I agree, I am not actually against supporting people financially, especially missionaries serving on foreign soil. Paul himself received support from the church in Philippi at one time in his ministry (Philippians 4). This however does not mean that anyone is compelled to give a tenth of one’s income to anyone else. We also need to prayerfully consider the consequences of our support. Will it serve to spread the gospel of the kingdom or will it add to the idea that certain members of the body are more important than others? Are we not all priests? As soon as we have a paid professional the onus is unfairly placed on their shoulders to run the church and bring a message every week while the rest of us flex only our wallets rather than our giftings.

Tithing preceded the law, look at Abraham and Jacob.
There are indeed two recorded instances of people tithing before the Mosaic Law gave the command. The first was Abraham's tithe to Melchizedek in Genesis chapter 14 (see verses 18-20). A few things I need to point out are that so far as we know this was the only tithe Abraham ever gave.
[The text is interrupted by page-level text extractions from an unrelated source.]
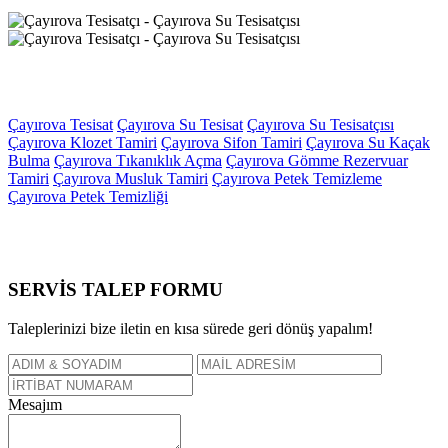
Çayırova Tesisat
Çayırova Su Tesisat
Çayırova Su Tesisatçısı
Çayırova Klozet Tamiri
Çayırova Sifon Tamiri
Çayırova Su Kaçak
Bulma
Çayırova Tıkanıklık Açma
Çayırova Gömme Rezervuar
Tamiri
Çayırova Musluk Tamiri
Çayırova Petek Temizleme
Çayırova Petek Temizliği
SERVİS TALEP
FORMU
Taleplerinizi bize iletin en kısa sürede geri dönüş yapalım!
Mesajım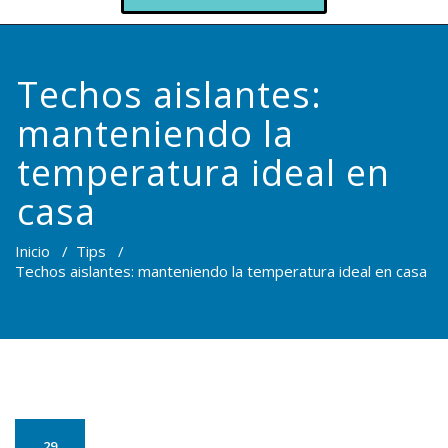
Techos aislantes:
manteniendo la
temperatura ideal en
casa
Inicio
/
Tips
/
Techos aislantes: manteniendo la temperatura ideal en casa
29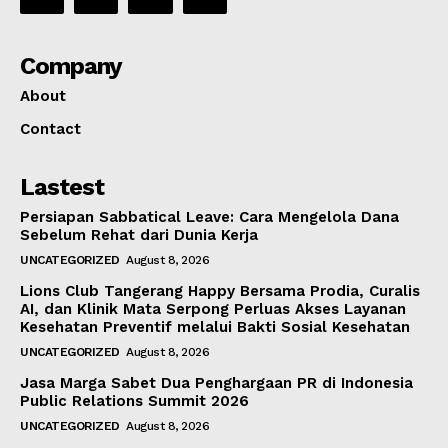
Company
About
Contact
Lastest
Persiapan Sabbatical Leave: Cara Mengelola Dana
Sebelum Rehat dari Dunia Kerja
UNCATEGORIZED
August 8, 2026
Lions Club Tangerang Happy Bersama Prodia, Curalis
AI, dan Klinik Mata Serpong Perluas Akses Layanan
Kesehatan Preventif melalui Bakti Sosial Kesehatan
UNCATEGORIZED
August 8, 2026
Jasa Marga Sabet Dua Penghargaan PR di Indonesia
Public Relations Summit 2026
UNCATEGORIZED
August 8, 2026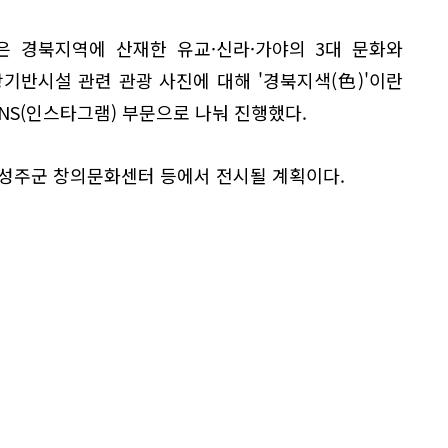
은 경북지역에 산재한 유교·신라·가야의 3대 문화와
기반시설 관련 관광 사진에 대해 '경북지색(色)'이란
SNS(인스타그램) 부문으로 나눠 진행했다.
 성주군 창의문화센터 등에서 전시될 계획이다.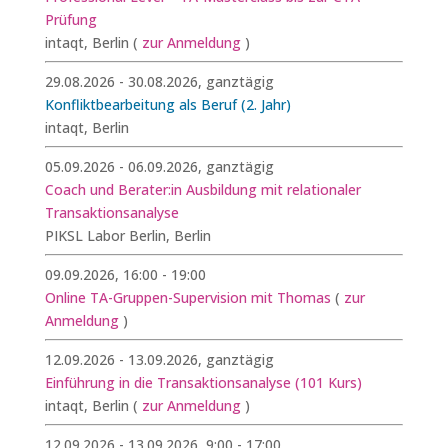
Prüfung
intaqt, Berlin
(
zur Anmeldung
)
29.08.2026 - 30.08.2026, ganztägig
Konfliktbearbeitung als Beruf (2. Jahr)
intaqt, Berlin
05.09.2026 - 06.09.2026, ganztägig
Coach und Berater:in Ausbildung mit relationaler
Transaktionsanalyse
PIKSL Labor Berlin, Berlin
09.09.2026, 16:00 - 19:00
Online TA-Gruppen-Supervision mit Thomas
(
zur
Anmeldung
)
12.09.2026 - 13.09.2026, ganztägig
Einführung in die Transaktionsanalyse (101 Kurs)
intaqt, Berlin
(
zur Anmeldung
)
12.09.2026 - 13.09.2026, 9:00 - 17:00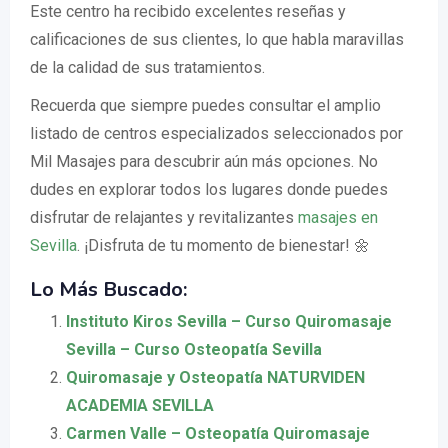
Este centro ha recibido excelentes reseñas y
calificaciones de sus clientes, lo que habla maravillas
de la calidad de sus tratamientos.
Recuerda que siempre puedes consultar el amplio
listado de centros especializados seleccionados por
Mil Masajes para descubrir aún más opciones. No
dudes en explorar todos los lugares donde puedes
disfrutar de relajantes y revitalizantes
masajes en
Sevilla
. ¡Disfruta de tu momento de bienestar! 🌼
Lo Más Buscado:
Instituto Kiros Sevilla – Curso Quiromasaje
Sevilla – Curso Osteopatía Sevilla
Quiromasaje y Osteopatía NATURVIDEN
ACADEMIA SEVILLA
Carmen Valle – Osteopatía Quiromasaje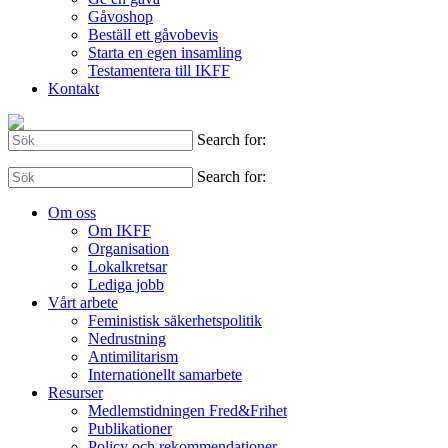
Gåvoshop
Beställ ett gåvobevis
Starta en egen insamling
Testamentera till IKFF
Kontakt
Search for:
Search for:
Om oss
Om IKFF
Organisation
Lokalkretsar
Lediga jobb
Vårt arbete
Feministisk säkerhetspolitik
Nedrustning
Antimilitarism
Internationellt samarbete
Resurser
Medlemstidningen Fred&Frihet
Publikationer
Policy och rekommendationer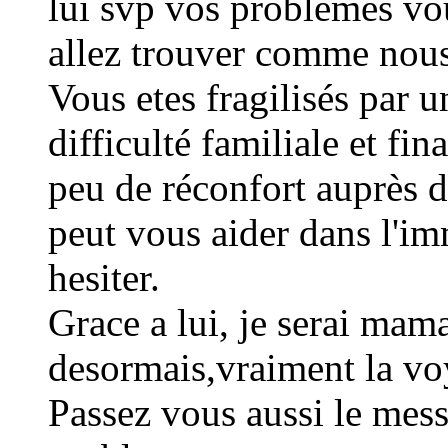
lui svp vos problemes vou
allez trouver comme nous
Vous etes fragilisés par 
difficulté familiale et fi
peu de réconfort auprès 
peut vous aider dans l'imm
hesiter.
Grace a lui, je serai mam
desormais,vraiment la vo
Passez vous aussi le mess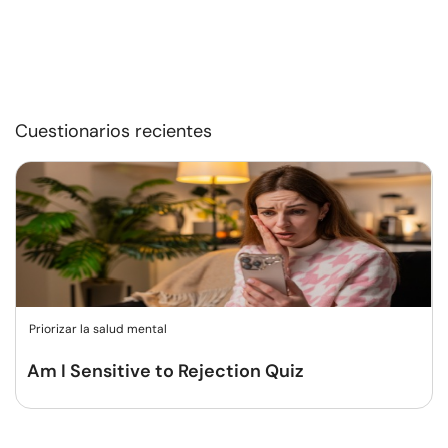
Cuestionarios recientes
Priorizar la salud mental
Am I Sensitive to Rejection Quiz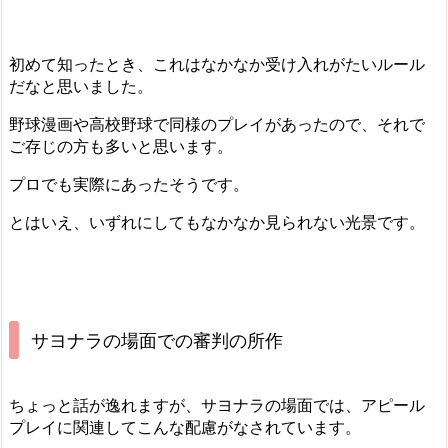
初めて知ったとき、これはなかなか受け入れがたいルール
だなと思いました。
野球漫画や高校野球で同様のプレイがあったので、それで
ご存じの方も多いと思います。
プロでも実際にあったそうです。
とはいえ、いずれにしてもなかなか見られない光景です。
サヨナラの場面での審判の所作
ちょっと話が逸れますが、サヨナラの場面では、アピール
プレイに関連してこんな配慮がなされています。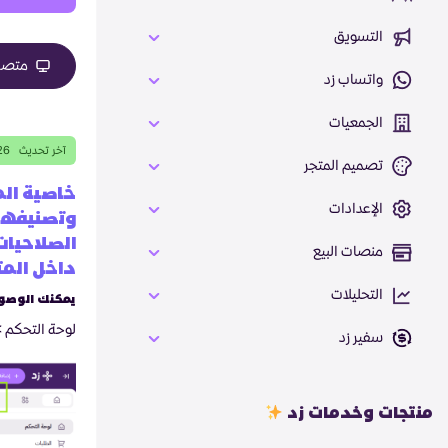
التسويق
متصفح
واتساب زد
الجمعيات
آخر تحديث
26
تصميم المتجر
خاصية ال
الإعدادات
وتصنيفهم 
الصلاحيات
منصات البيع
داخل المت
التحليلات
يمكنك الوصول
لوحة التحكم 
سفير زد
منتجات وخدمات زد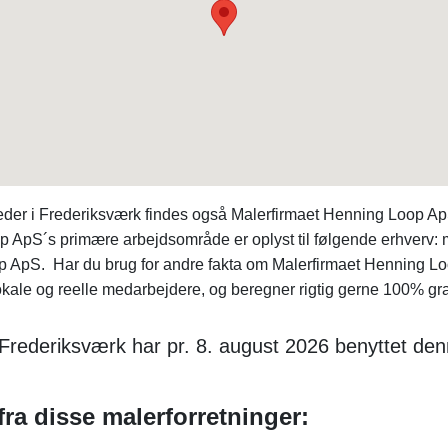
der i Frederiksværk findes også Malerfirmaet Henning Loop ApS
 ApS´s primære arbejdsområde er oplyst til følgende erhverv:
Loop ApS. Har du brug for andre fakta om Malerfirmaet Hennin
okale og reelle medarbejdere, og beregner rigtig gerne 100% grat
i Frederiksværk har pr. 8. august 2026 benyttet d
ra disse malerforretninger:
It also never came out of his own personal possessions; Abraham gave ten percent of the spoils of war to Melchizedek (verse 16) and then gave the other ninety percent of the retrieved possessions back to the Sodomites (verses 22-23). Abraham kept nothing for himself!
  Likewise Genesis 28:20-22 records Jacobs vow to God that if He was to prosper and protect him then he would give a tenth back to God. It is unclear if or how from scripture Jacob even fulfilled this as the priesthood had not being established yet (so who did he give it to?). It is possible that the gift of cattle that he gave to Esau in chapter 32:13-18 was a tithe to his brother but one can only speculate. The point is that it was a once off event, was agriculturally related (goats, ewes, rams etc) and once again bore no resemblance to the way tithes are thought of in the church today. Animal sacrifices were also recorded in scripture before the law was given so the idea that something should still be practiced because it preceded the Mosaic Law is nonsensical.

In closing, one cannot speak about tithing without mentioning Malachi 3:8-9, “Will a man rob God? Yet you have robbed Me! But you say, ‘In what way have we robbed you’? In tithes and offerings. You are cursed with a curse…”. Notice here that God is speaking to the Levites (v3) who were living under the Law, what a contrast it is to Galatians 3:10 which says that those who are in Christ have been set free from the Law and by trying to keep it are placing themselves under a curse! What is most important here for you and me is verse 5, God was angry because people were exploiting wage earners and widows and orphans and turning away foreigners (are you listening my fellow South Africans?).

If one truly wants to be biblical about tithing, you would need to rebuild the temple, find the Ark of the Covenant and other items from the tabernacle and reestablish the Levitical priesthood so you could bring a tenth of your crops to the temples storerooms on an annual basis (provided you are a farmer and an Israelite). Tithing is biblical, it is however not Christian. As for you and me, let us live simply and give excessively. “He who has two coats, let him give to him who has none; and he who has food, let him do likewise”. – Jesus (Luke 3:11).